Action item:
Your answer must be an exact copy of the records below, minus any images.

(Input)

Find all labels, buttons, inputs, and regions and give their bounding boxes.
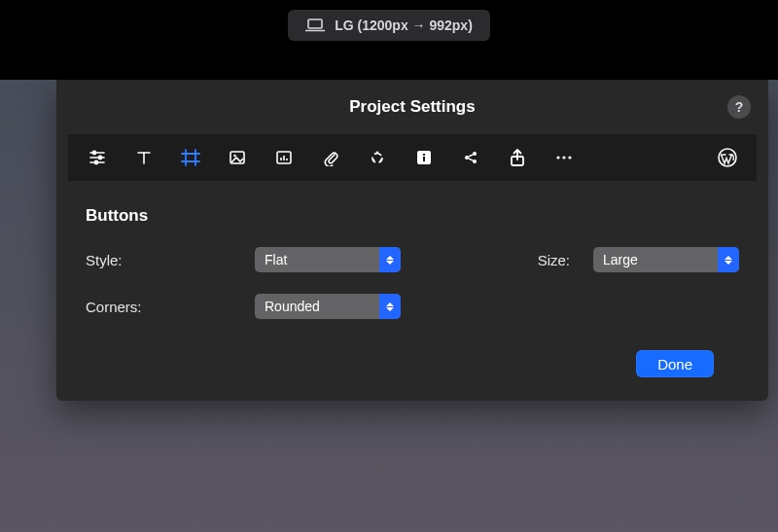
size-select[interactable]: Large [593, 247, 739, 272]
buttons-section: Buttons Style: Flat Size: Large [56, 181, 768, 377]
recycle-icon[interactable] [366, 146, 389, 169]
project-settings-panel: Project Settings ? [56, 80, 768, 401]
help-icon: ? [735, 99, 744, 115]
svg-point-5 [98, 156, 101, 159]
wordpress-icon[interactable] [716, 146, 739, 169]
done-button[interactable]: Done [636, 350, 714, 377]
image-icon[interactable] [226, 146, 249, 169]
chart-icon[interactable] [272, 146, 296, 169]
svg-line-26 [469, 155, 474, 157]
settings-toolbar [68, 134, 757, 181]
frame-icon[interactable] [179, 146, 202, 169]
style-select[interactable]: Flat [255, 247, 401, 272]
panel-header: Project Settings ? [56, 80, 768, 134]
more-icon[interactable] [552, 146, 576, 169]
done-label: Done [657, 356, 692, 372]
help-button[interactable]: ? [727, 95, 751, 119]
svg-point-3 [92, 151, 95, 154]
svg-point-30 [562, 156, 565, 159]
chevron-updown-icon [379, 247, 401, 272]
chevron-updown-icon [718, 247, 739, 272]
svg-rect-22 [423, 157, 425, 161]
size-label: Size: [538, 252, 570, 268]
size-value: Large [603, 252, 638, 267]
svg-point-15 [233, 155, 236, 158]
top-bar: LG (1200px → 992px) [0, 0, 778, 80]
corners-label: Corners: [86, 299, 241, 315]
upload-icon[interactable] [506, 146, 529, 169]
svg-rect-21 [423, 154, 425, 156]
type-icon[interactable] [132, 146, 156, 169]
panel-title: Project Settings [349, 97, 475, 117]
breakpoint-label: LG (1200px → 992px) [335, 18, 473, 33]
style-row: Style: Flat Size: Large [86, 247, 739, 272]
corners-row: Corners: Rounded [86, 294, 739, 319]
panel-footer: Done [86, 340, 739, 377]
style-label: Style: [86, 252, 241, 268]
share-icon[interactable] [459, 146, 482, 169]
svg-point-31 [568, 156, 571, 159]
svg-point-29 [556, 156, 559, 159]
corners-select[interactable]: Rounded [255, 294, 401, 319]
section-title: Buttons [86, 206, 739, 226]
style-value: Flat [265, 252, 287, 267]
svg-rect-0 [308, 19, 322, 28]
laptop-icon [305, 18, 325, 32]
info-icon[interactable] [412, 146, 436, 169]
svg-line-27 [469, 159, 474, 160]
breakpoint-pill[interactable]: LG (1200px → 992px) [288, 10, 490, 41]
sliders-icon[interactable] [86, 146, 109, 169]
chevron-updown-icon [379, 294, 401, 319]
svg-point-7 [94, 160, 97, 163]
paperclip-icon[interactable] [319, 146, 342, 169]
corners-value: Rounded [265, 299, 320, 314]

(End Input)

Written solution:
Find all labels, buttons, inputs, and regions and give their bounding boxes.
size-select[interactable]: Large [593, 247, 739, 272]
buttons-section: Buttons Style: Flat Size: Large [56, 181, 768, 377]
recycle-icon[interactable] [366, 146, 389, 169]
project-settings-panel: Project Settings ? [56, 80, 768, 401]
help-icon: ? [735, 99, 744, 115]
svg-point-5 [98, 156, 101, 159]
wordpress-icon[interactable] [716, 146, 739, 169]
done-button[interactable]: Done [636, 350, 714, 377]
image-icon[interactable] [226, 146, 249, 169]
chart-icon[interactable] [272, 146, 296, 169]
svg-line-26 [469, 155, 474, 157]
settings-toolbar [68, 134, 757, 181]
frame-icon[interactable] [179, 146, 202, 169]
style-select[interactable]: Flat [255, 247, 401, 272]
panel-header: Project Settings ? [56, 80, 768, 134]
more-icon[interactable] [552, 146, 576, 169]
done-label: Done [657, 356, 692, 372]
help-button[interactable]: ? [727, 95, 751, 119]
svg-point-3 [92, 151, 95, 154]
svg-point-30 [562, 156, 565, 159]
chevron-updown-icon [379, 247, 401, 272]
chevron-updown-icon [718, 247, 739, 272]
svg-rect-22 [423, 157, 425, 161]
size-label: Size: [538, 252, 570, 268]
size-value: Large [603, 252, 638, 267]
svg-point-15 [233, 155, 236, 158]
top-bar: LG (1200px → 992px) [0, 0, 778, 80]
corners-label: Corners: [86, 299, 241, 315]
upload-icon[interactable] [506, 146, 529, 169]
svg-rect-21 [423, 154, 425, 156]
type-icon[interactable] [132, 146, 156, 169]
panel-title: Project Settings [349, 97, 475, 117]
breakpoint-label: LG (1200px → 992px) [335, 18, 473, 33]
style-row: Style: Flat Size: Large [86, 247, 739, 272]
corners-row: Corners: Rounded [86, 294, 739, 319]
panel-footer: Done [86, 340, 739, 377]
style-label: Style: [86, 252, 241, 268]
share-icon[interactable] [459, 146, 482, 169]
svg-point-31 [568, 156, 571, 159]
svg-point-29 [556, 156, 559, 159]
corners-select[interactable]: Rounded [255, 294, 401, 319]
section-title: Buttons [86, 206, 739, 226]
style-value: Flat [265, 252, 287, 267]
svg-rect-0 [308, 19, 322, 28]
laptop-icon [305, 18, 325, 32]
info-icon[interactable] [412, 146, 436, 169]
svg-line-27 [469, 159, 474, 160]
breakpoint-pill[interactable]: LG (1200px → 992px) [288, 10, 490, 41]
sliders-icon[interactable] [86, 146, 109, 169]
chevron-updown-icon [379, 294, 401, 319]
svg-point-7 [94, 160, 97, 163]
paperclip-icon[interactable] [319, 146, 342, 169]
corners-value: Rounded [265, 299, 320, 314]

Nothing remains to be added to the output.